[Supplied data]
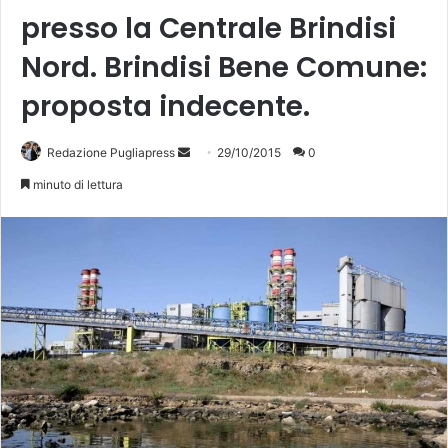
presso la Centrale Brindisi
Nord. Brindisi Bene Comune:
proposta indecente.
Redazione Pugliapress
I
29/10/2015
0
n
minuto di lettura
v
i
a
u
n
'
e
m
a
i
l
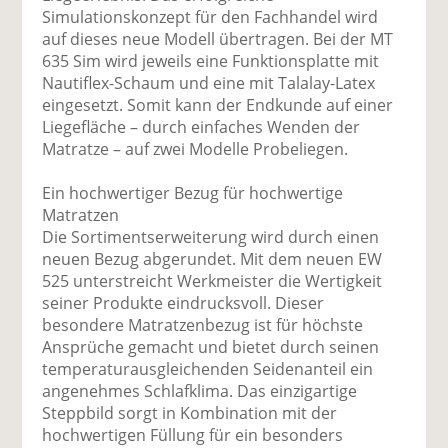
Simulationskonzept für den Fachhandel wird
auf dieses neue Modell übertragen. Bei der MT
635 Sim wird jeweils eine Funktionsplatte mit
Nautiflex-Schaum und eine mit Talalay-Latex
eingesetzt. Somit kann der Endkunde auf einer
Liegefläche – durch einfaches Wenden der
Matratze – auf zwei Modelle Probeliegen.
Ein hochwertiger Bezug für hochwertige
Matratzen
Die Sortimentserweiterung wird durch einen
neuen Bezug abgerundet. Mit dem neuen EW
525 unterstreicht Werkmeister die Wertigkeit
seiner Produkte eindrucksvoll. Dieser
besondere Matratzenbezug ist für höchste
Ansprüche gemacht und bietet durch seinen
temperaturausgleichenden Seidenanteil ein
angenehmes Schlafklima. Das einzigartige
Steppbild sorgt in Kombination mit der
hochwertigen Füllung für ein besonders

[To do] Only lines go in the copy, not pictures. Transcribe exactly from the start of the listing through the line containing "neuen Bezug abgerundet. Mit dem neuen EW".

[Reply to the exercise]
presso la Centrale Brindisi
Nord. Brindisi Bene Comune:
proposta indecente.
Redazione Pugliapress
I
29/10/2015
0
n
minuto di lettura
v
i
a
u
n
'
e
m
a
i
l
Simulationskonzept für den Fachhandel wird
auf dieses neue Modell übertragen. Bei der MT
635 Sim wird jeweils eine Funktionsplatte mit
Nautiflex-Schaum und eine mit Talalay-Latex
eingesetzt. Somit kann der Endkunde auf einer
Liegefläche – durch einfaches Wenden der
Matratze – auf zwei Modelle Probeliegen.
Ein hochwertiger Bezug für hochwertige
Matratzen
Die Sortimentserweiterung wird durch einen
neuen Bezug abgerundet. Mit dem neuen EW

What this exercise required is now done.